Ici, l'acte de l'enfant est venu dans le réel en place d'une question qu'il ne pouvait pas formuler, ce qui est souvent le cas. L'intérêt de l'approche par la psychanalyse lacanienne, c'est que l'on suit le sujet au plus près de ce qu'il dit, même par les actes, et surtout si l'on ne comprend pas.

Il est important de questionner l'enfant, afin que le sujet puisse émerger par la parole, qu'il passe du réel de l'acte au symbolique de la langue, afin qu'il puisse formuler la question qui l'agite.

Parler, c'est risquer le malentendu.

Lors d'un atelier conte avec un groupe d'enfants, je jouais la maman chèvre qui disait à ses petits : "Il faudra montrer patte blanche, comme ça, on sera sûr que ce n'est pas le loup." Je n'avais pas dit le texte exact du conte, j'avais choisi ces mots sans le faire exprès. Une petite fille répète : "il faudra montrer patte blanche comme ça on se rassurera." J'étais interloquée. L'interprétation de la fillette m'a ouvert les yeux sur ce que je disais et sur le besoin qu'elle avait d'être rassurée.

Lucie, huit ans, en consultation, se plaignait de toujours achopper sur l'expression "une paire de ciseaux." Je lui demandai comment elle l'écrivait : "une père..." nul doute que cela lui était difficile de l'énoncer ainsi. "Un père" peut s'entendre comme "un papa", ou "un pair, un semblable." On peut aussi entendre en un seul mot. Parmi ceux qui l'entendent en un mot, qui pense à "commettre un impair", à "un nombre impair", ou à un imperméable?

On peut multiplier les exemples à l'infini, pour démontrer que dans la langue française, non seulement les mots ont plusieurs sens, mais un même son peut s'écrire de différentes façons donnant plusieurs sens. Ainsi, Lacan nous démontre que lorsque l'on parle, on ne sait pas ce que l'on dit. "Le verbe est inconscient _ soit malentendu."

Le choix des mots n'est pas anodin, et les sons résonnent avec l'inconscient de chacun.

C'est une des complexités de la langue et de ce qui entre en jeu pour accéder à la parole.

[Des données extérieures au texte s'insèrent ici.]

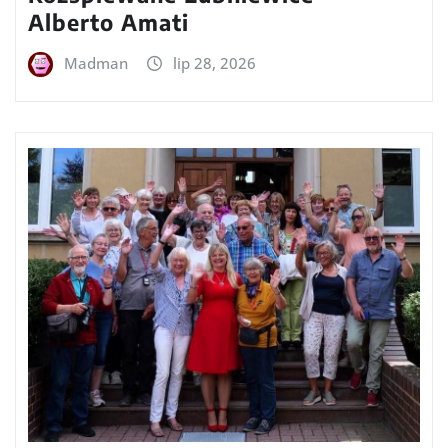
Alberto Amati
Madman
lip 28, 2026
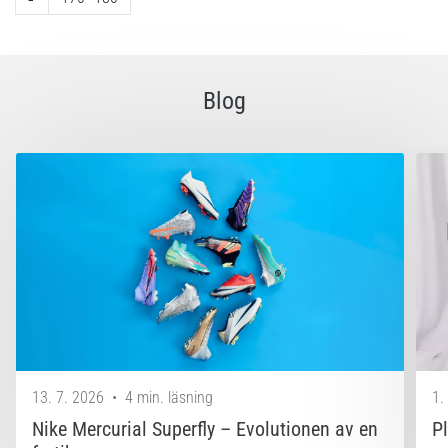
Blog
13. 7. 2026
•
4 min. läsning
1.
Nike Mercurial Superfly – Evolutionen av en
P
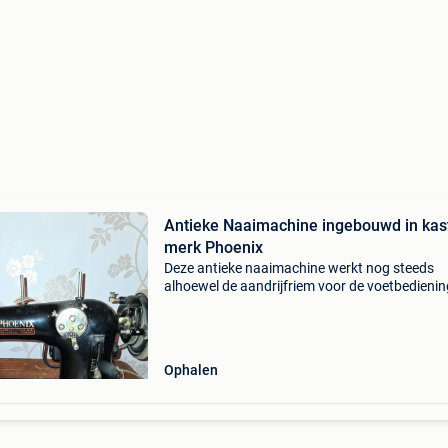
Antieke Naaimachine ingebouwd in kast
merk Phoenix
Deze antieke naaimachine werkt nog steeds
alhoewel de aandrijfriem voor de voetbedienin
gebroken . Het kastje heeft enkele schrammen
maar is aangezien de leeftijd in perfecte staat.
Ophalen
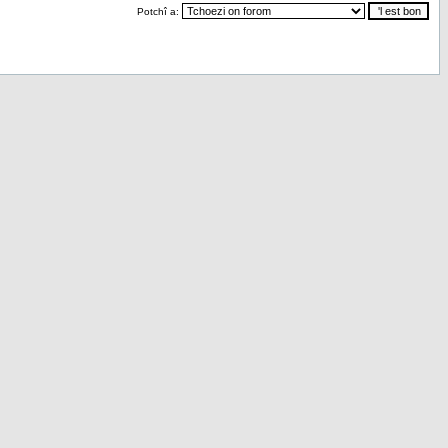
Potchî a:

Nous allons voir qu'il y a bien d'autres choses qui entrent en jeu pour que l'enfant consente à parler.

Comment l'enfant entre-il dans la langue?

Parler : se séparer

Freud relate l'observation de son petit-fils âgé de 18 mois en l'absence de sa mère. (décidément, les grands-parents sont précieux pour l'observation des bébés.) Il remarque que l'enfant ne pleure pas, mais répète inlassablement un jeu avec une bobine attachée à un fil : "... tout en maintenant le fil, il lançait la bobine avec beaucoup d'adresse par-dessus le bord de son lit entouré d'un rideau où elle disparaissait. Il prononçait alors un invariable o-o-o-o-, retirait la bobine du lit et la saluait cette fois par un joyeux "Da!" ("voilà!"). Tel était le jeu complet, comportant une disparition et une réapparition. [...](6) L'élément acoustique "o" était interprété comme signifiant "fort" ("loin" en allemand).

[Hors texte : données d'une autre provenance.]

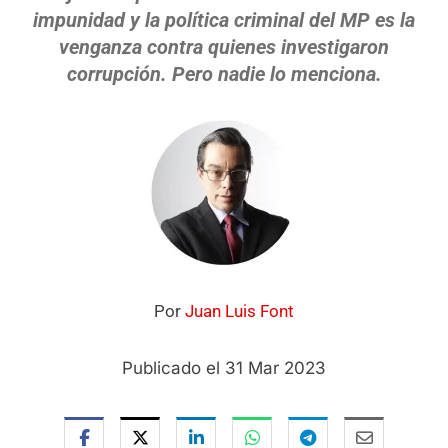
impunidad y la política criminal del MP es la
venganza contra quienes investigaron
corrupción. Pero nadie lo menciona.
Por
Juan Luis Font
Publicado el 31 Mar 2023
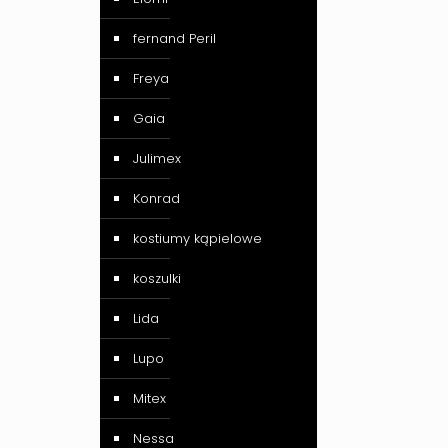
fernand Peril
Freya
Gaia
Julimex
Konrad
kostiumy kąpielowe
koszulki
Lida
Lupo
Mitex
Nessa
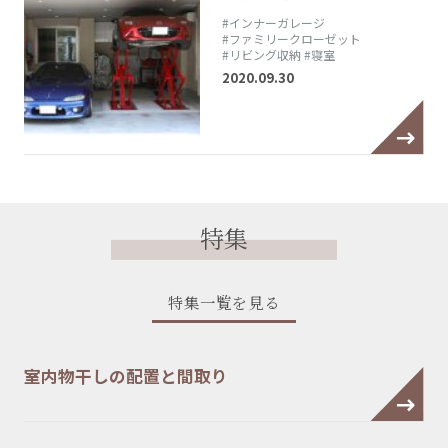
#インナーガレージ
#ファミリークローゼット
#リビング収納
#寝室
2020.09.30
特集
特集一覧を見る
室内物干しの配置と間取り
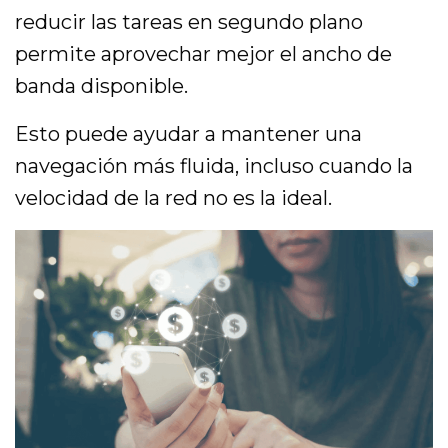
reducir las tareas en segundo plano
permite aprovechar mejor el ancho de
banda disponible.
Esto puede ayudar a mantener una
navegación más fluida, incluso cuando la
velocidad de la red no es la ideal.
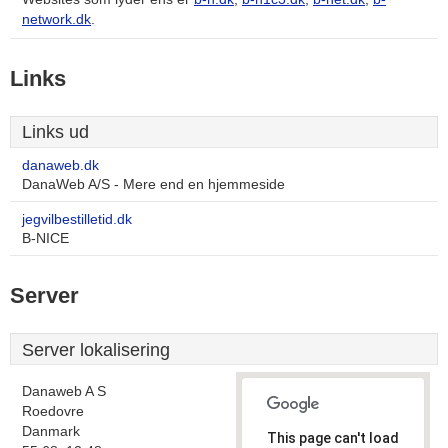
network.dk
.
Links
Links ud
danaweb.dk
DanaWeb A/S - Mere end en hjemmeside
jegvilbestilletid.dk
B-NICE
Server
Server lokalisering
Danaweb A S
Roedovre
Danmark
This page can't load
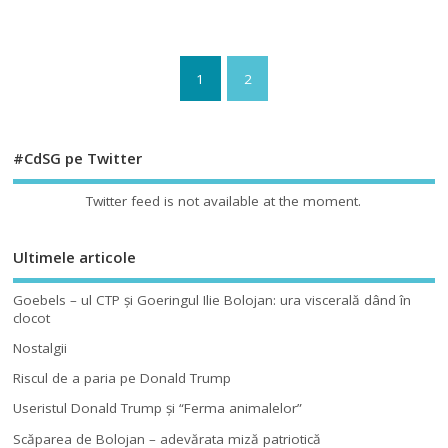
1
2
#CdSG pe Twitter
Twitter feed is not available at the moment.
Ultimele articole
Goebels – ul CTP şi Goeringul Ilie Bolojan: ura viscerală dând în
clocot
Nostalgii
Riscul de a paria pe Donald Trump
Useristul Donald Trump şi “Ferma animalelor”
Scăparea de Bolojan – adevărata miză patriotică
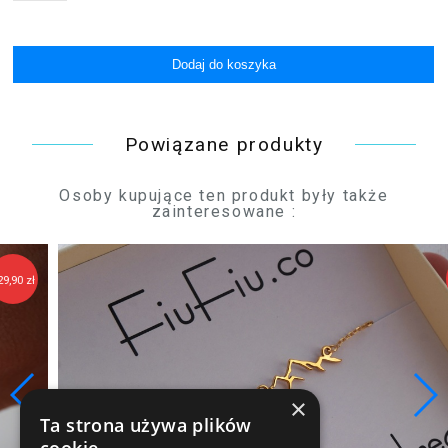
Powiązane produkty
Osoby kupujące ten produkt były także
zainteresowane :
149,90 zł
×
Ta strona używa plików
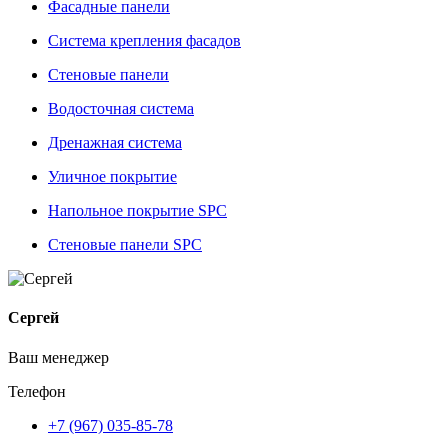
Фасадные панели
Система крепления фасадов
Стеновые панели
Водосточная система
Дренажная система
Уличное покрытие
Напольное покрытие SPC
Стеновые панели SPC
Сергей
Ваш менеджер
Телефон
+7 (967) 035-85-78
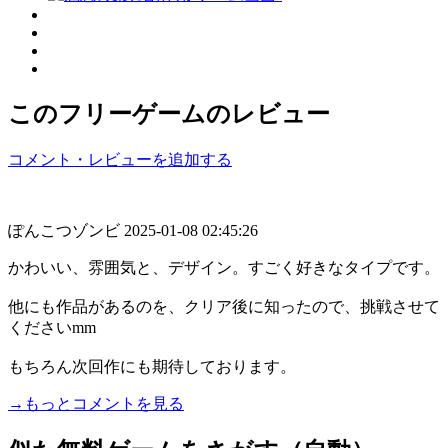
このフリーゲームのレビュー
コメント・レビューを追加する
ぽんこつゾンビ
2025-01-08 02:45:26
かわいい、雰囲気と、デザイン。すごく好きなタイプです。
他にも作品があるのを、クリア後に知ったので、挑戦させて
くださいmm
もちろん次回作にも期待しております。
→もっとコメントを見る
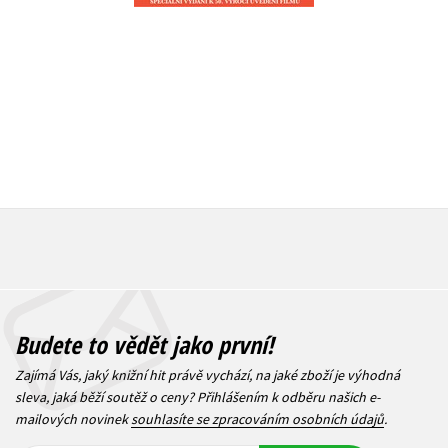
239 Kč
279 Kč
299 Kč
3
Budete to vědět jako první!
Zajímá Vás, jaký knižní hit právě vychází, na jaké zboží je výhodná
sleva, jaká běží soutěž o ceny? Přihlášením k odběru našich e-
mailových novinek
souhlasíte se zpracováním osobních údajů
.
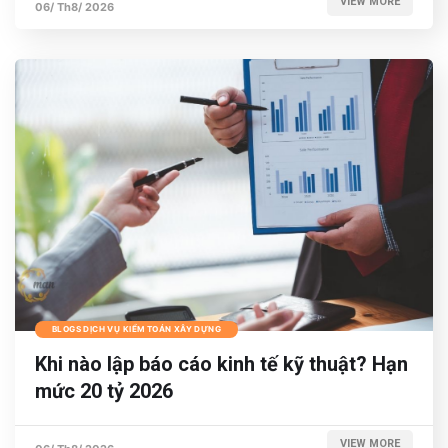
VIEW MORE
06/ Th8/ 2026
BLOGS DỊCH VỤ KIỂM TOÁN XÂY DỰNG
Khi nào lập báo cáo kinh tế kỹ thuật? Hạn
mức 20 tỷ 2026
VIEW MORE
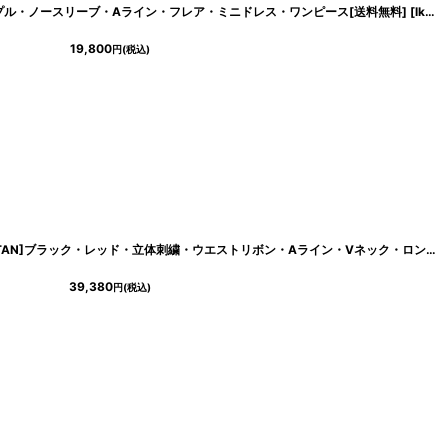
KEI]シンプル・ノースリーブ・Aライン・フレア・ミニドレス・ワンピース[送料無料]
[
lk-e25003
]
[
lk-e25192
19,800
円
(税込)
[ XS-Lサイズ / 2カラー ][ERUKEI/SETTAN]ブラック・レッド・立体刺繍・ウエストリボン・Aライン・Vネック・ロングドレス[送料無料]
39,380
円
(税込)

Le jeu d'apparition / disparition accompagné des sonorités "oooo" / "a" , "Fort / Da"... c'est, selon Lacan, "un petit quelque chose du sujet qui se détache tout en étant encore bien à lui, encore retenu." Le signifiant est une unité sonore : un mot, un son. Il représente une chose qui peut être absente, donc symbolisée. Les va-et-vient de la mère vont prendre sens dans l'ordre signifiant, c'est à dire dans le symbolique. L'alternance présence /absence de la mère signifie au bébé qu'elle désire ailleurs, qu'il ne la comble pas.

L'enfant a affaire non pas à la mère, mais au désir de la mère, à son manque. C'est là qu'il se saisit du signifiant, qu'il travaille à la première symbolisation de la mère. Il surmonte un déplaisir qui est de l'ordre du réel, il se transporte dans le monde du symbole.

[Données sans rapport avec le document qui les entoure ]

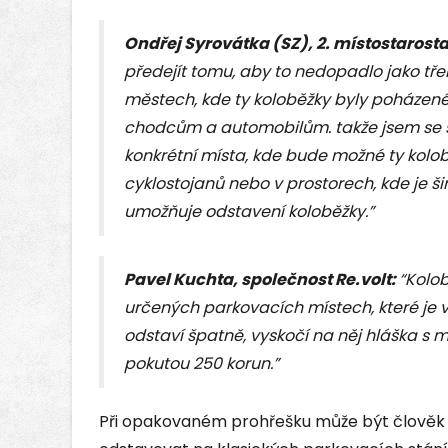
Ondřej Syrovátka (SZ), 2. místostarost
předejít tomu, aby to nedopadlo jako tře
městech, kde ty koloběžky byly poházené
chodcům a automobilům. takže jsem se s
konkrétní místa, kde bude možné ty kolob
cyklostojanů nebo v prostorech, kde je ši
umožňuje odstavení koloběžky.”
Pavel Kuchta, společnost Re.volt:
“Kolob
určených parkovacích místech, které je vi
odstaví špatně, vyskočí na něj hláška s 
pokutou 250 korun.”
Při opakovaném prohřešku může být člověk 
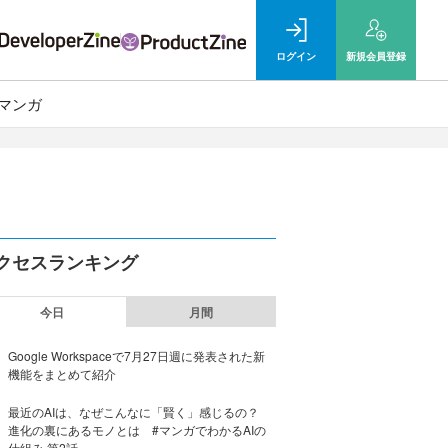
ログイン
新規
会員登録
マンガ
クセスランキング
今日
月間
Google Workspaceで7月27日週に発表された新
機能をまとめて紹介
最近のAIは、なぜこんなに「賢く」感じるの？
進化の裏にあるモノとは #マンガでわかるAIの
仕組み 第2話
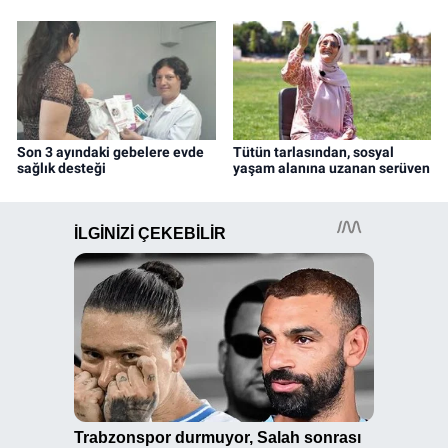
Son 3 ayındaki gebelere evde
Tütün tarlasından, sosyal
sağlık desteği
yaşam alanına uzanan serüven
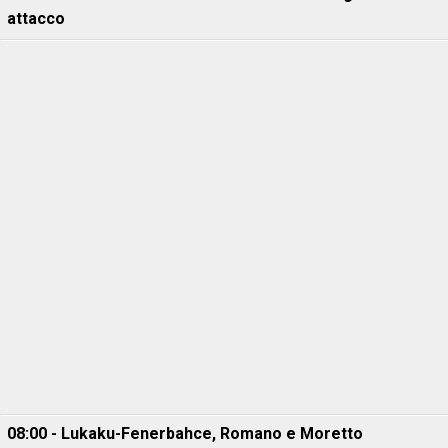
attacco
08:00 - Lukaku-Fenerbahce, Romano e Moretto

Le désir du sujet n'a plus d'autre issue que de se faire parole adressée à l'Autre.

Les signifiants vont par paires : va-et-vient, présence-absence ; clair n'a de sens que par rapport à obscur, silence par opposition à bruit, etc...

Certains enfants qui sont très en panne avec le symbolique (comme les enfants autistes ou psychotiques) tentent de mettre en jeu cette opposition signifiante dans leurs actes : allumer / éteindre (jour / nuit, là / pas là) ouvrir / fermer, vider / remplir. Nous voyons cela dans les jeux des tout-petits, ces activités qui nous semblent très répétitives et insignifiantes sont très importantes. Ces battements, premières symbolisations de l'alternance Présence / Absence de la mère, sont les prémices de la pensée et du langage.

Nous voyons là que le langage n'est pas un acte isolé de l'enfant. Ce n'est pas le résultat d'un apprentissage. La parole ne va pas sans le je : émergence du sujet dans la relation à l'Autre, dans la demande à l'Autre. Le langage ne va pas non plus sans le jeu, tout d'abord au sens mécanique, le jeu étant l'espace qui permet l'articulation. La parole est définie comme le "langage articulé."

Du cri à la parole : le bébé va en passer par la demande

Les manifestations du bébé (cris, mimiques, attitudes corporelles) ne font sens que parce que c'est la mère, la personne qui s'occupe du bébé, qui, à travers ces signes, va décider que l'enfant est en état de besoin, et va y répondre. Dans son témoignage, la grand-mère du petit Léo disait qu'elle avait l'impression de faire une traduction avec son petit-fils.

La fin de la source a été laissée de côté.